- Work order: Give a verbatim copy of the lines below, minus the pictures.

Page images and extracted text:
####################

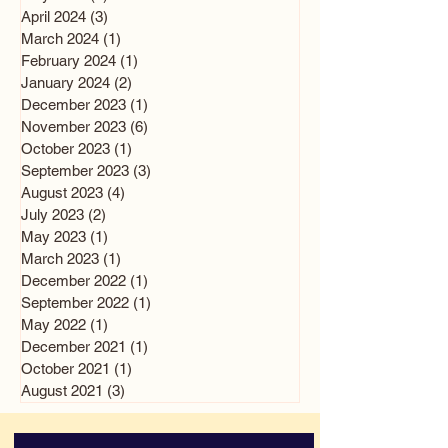
April 2024
(3)
3 posts
March 2024
(1)
1 post
February 2024
(1)
1 post
January 2024
(2)
2 posts
December 2023
(1)
1 post
November 2023
(6)
6 posts
October 2023
(1)
1 post
September 2023
(3)
3 posts
August 2023
(4)
4 posts
July 2023
(2)
2 posts
May 2023
(1)
1 post
March 2023
(1)
1 post
December 2022
(1)
1 post
September 2022
(1)
1 post
May 2022
(1)
1 post
December 2021
(1)
1 post
October 2021
(1)
1 post
August 2021
(3)
3 posts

####################

- Task output:
April 2024
(3)
3 posts
March 2024
(1)
1 post
February 2024
(1)
1 post
January 2024
(2)
2 posts
December 2023
(1)
1 post
November 2023
(6)
6 posts
October 2023
(1)
1 post
September 2023
(3)
3 posts
August 2023
(4)
4 posts
July 2023
(2)
2 posts
May 2023
(1)
1 post
March 2023
(1)
1 post
December 2022
(1)
1 post
September 2022
(1)
1 post
May 2022
(1)
1 post
December 2021
(1)
1 post
October 2021
(1)
1 post
August 2021
(3)
3 posts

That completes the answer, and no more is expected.